Moved and divided Christmas ferns yesterday. Amazed at how brilliantly these plants grew with absolutely no help from me. Now they’re in a spot where they’ll get more attention. Can’t wait to see what becomes of them next.

On a walk-around late this afternoon, I spotted this:



Do you know what these wormy little things are? The unfurling leaf buds of Sanguinaria canadensis, also known as bloodroot. One of my very favorite spring epherals. It’s a bit early for them, I think, but I am glad to see them anytime.

Ice storm survival 101: Fill your birdfeeder

Two weeks ago, we received an inch of ice at the MHM garden. Because it’s the South, and we have no snow-and-ice infrastructure, life shut down until we thawed. I think the only thing that kept me sane (a housebound beagle and two kids out of school were decidedly unhelpful in that mission) was the birdfeeder in the back yard.

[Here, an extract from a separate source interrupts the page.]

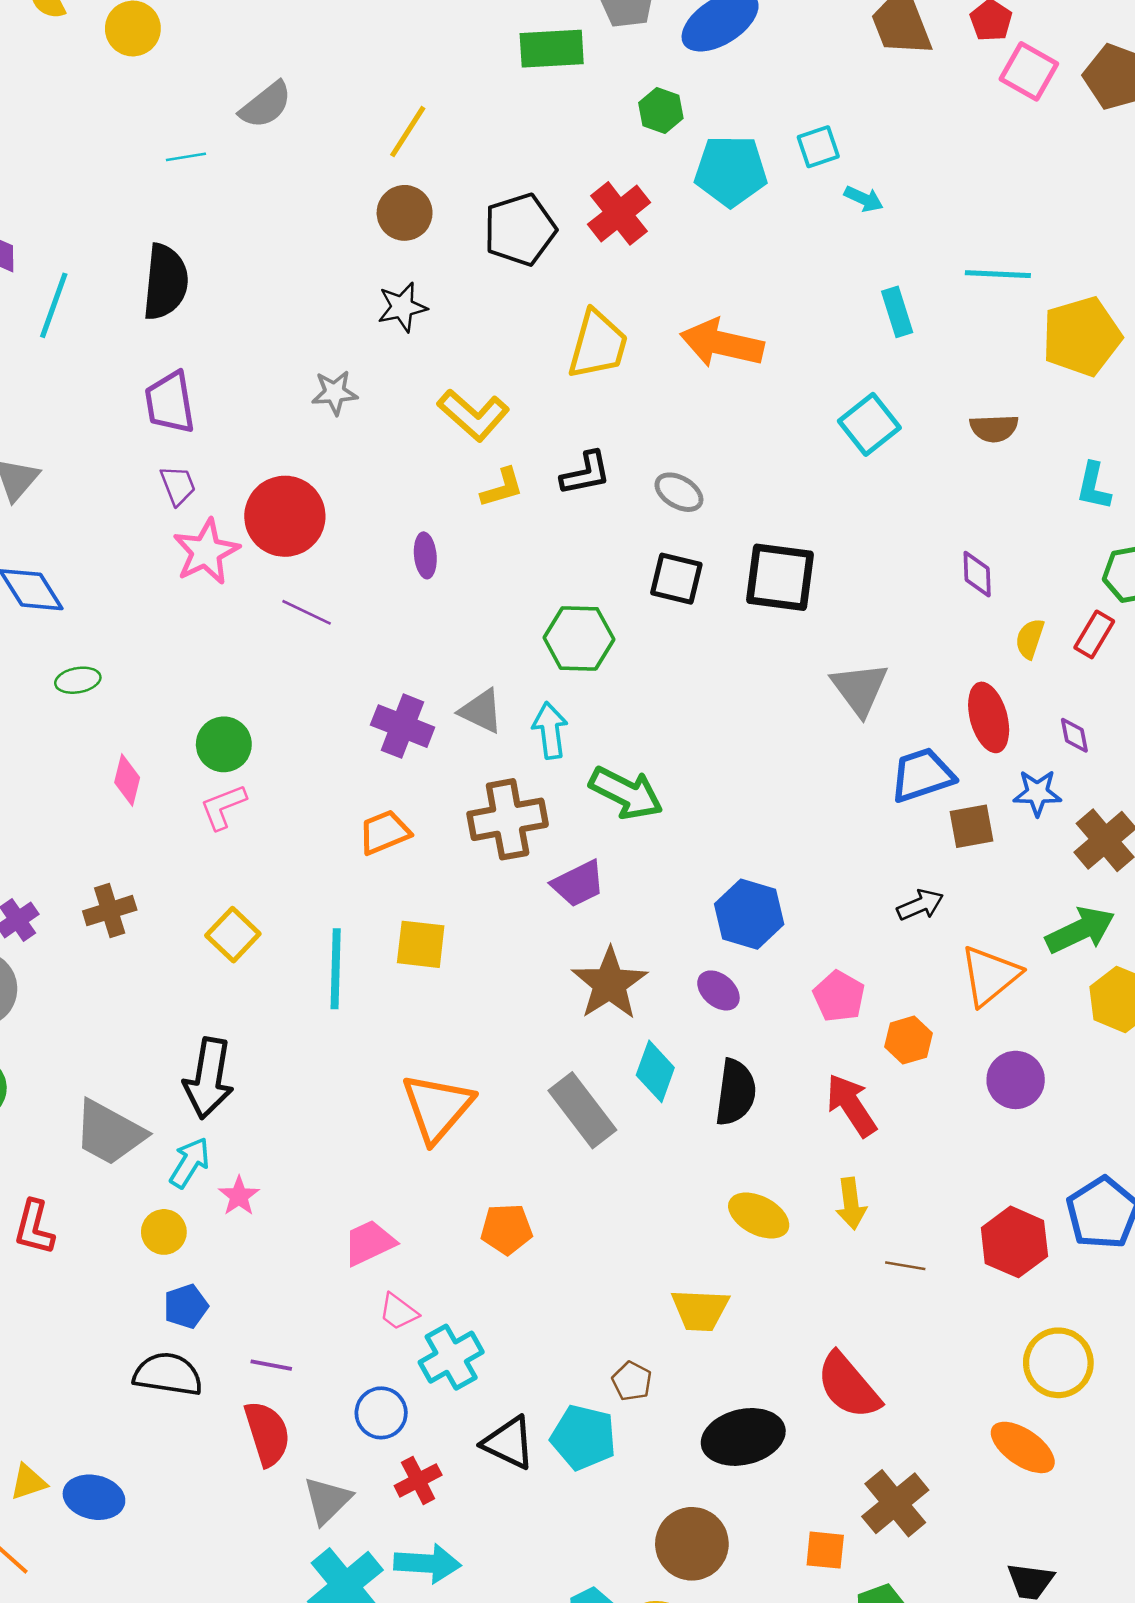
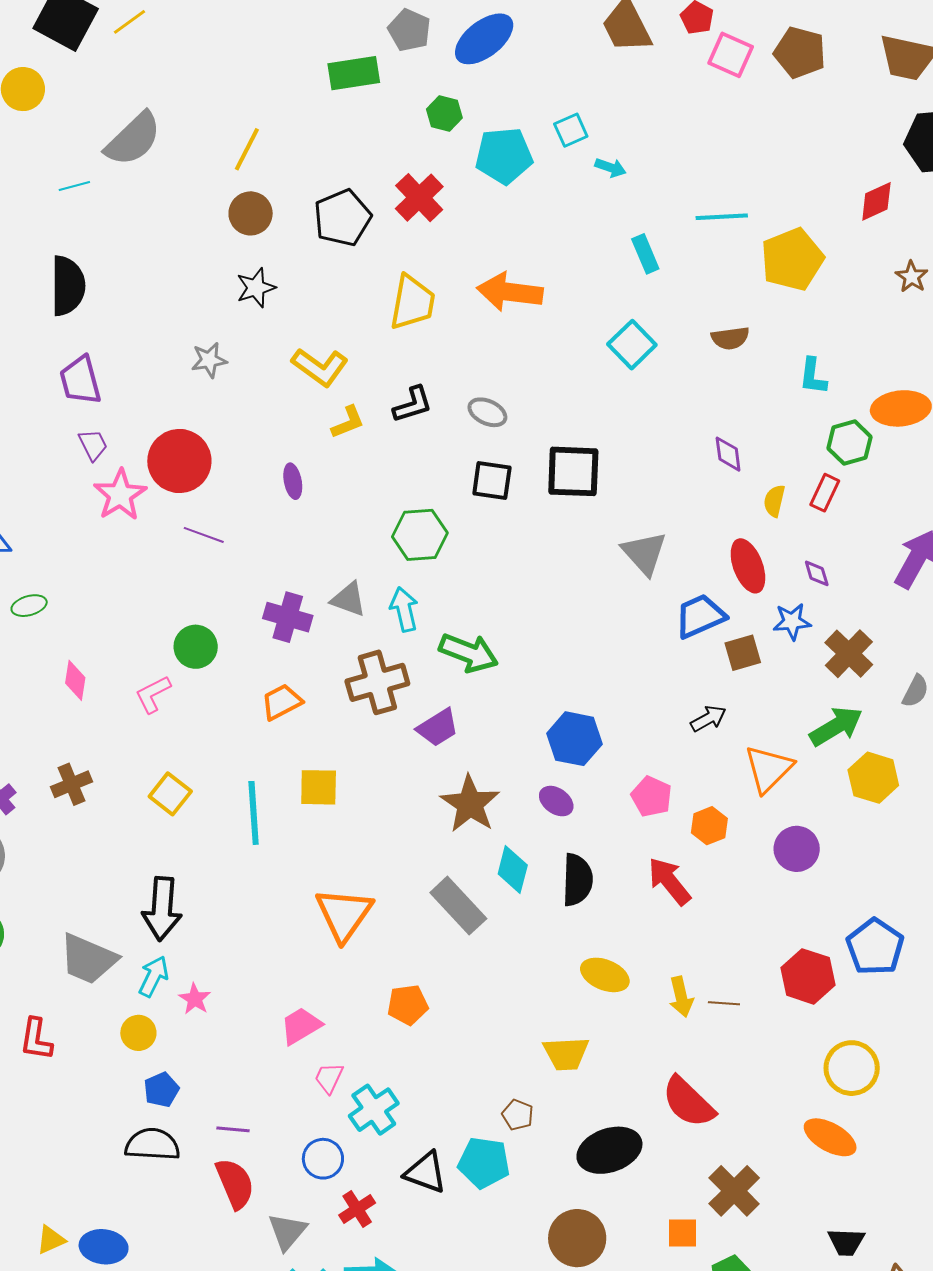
gray semicircle: (266, 105) -> (133, 139), size x1.4
green circle: (224, 744) -> (196, 647), moved
yellow arrow: (851, 1204) -> (681, 997), moved
pink trapezoid: (398, 1312) -> (329, 1078), turned 84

White-breasted Nuthatch (Sitta carolinensis ) and House Finch (Haemorhous mexicanus)

White-breasted Nuthatch (Sitta carolinensis ) and House Finch (Haemorhous mexicanus)

House finch (Haemorhous mexicanus)

House finch (Haemorhous mexicanus)

I’m dependent on Merlin Bird ID to tell me who my visitors are. This app, created by the Cornell Lab of Ornithology, offers a brilliant beginners’ guide to identifying local birds.

American Goldfinch (Spinus tristis), showing his winter coat. His spring-and-summer one is much livelier.

American Goldfinch (Spinus tristis), showing his winter coat. His spring-and-summer one is much livelier.

I keep my feeder filled with black oil sunflower seeds, which is what they want to seem to eat. These seeds pack protein and fat into a very small, easy-to-shell package. When the temperature plummets, birds need these extra calories to maintain energy and stay warm. And when berries and fallen seed may be encapsulated in ice, a full feeder can make a big difference in birds’ ability to survive.

As the weather warms and more plants come into bloom, I will taper back on the feed to encourage them to scavenge insects from the garden. I hope that they’ll be enough in the habit of visiting my garden that they’ll stick around and enjoy the buffet.

American Goldfinch, showing his distinctive wing markings.

American Goldfinch, showing his distinctive wing markings.

Postcard of spring: Crocus tommasinianus

My first purple crocus, Crocus tommasinianus, bloomed over the weekend. When I see these fellows poking through the mud, I know spring really is nearly here.

tommies sunning

They’re not the first flowers to bloom in my spring garden, but they do seem to be the first ones to signal that warm weather is genuinely on its way.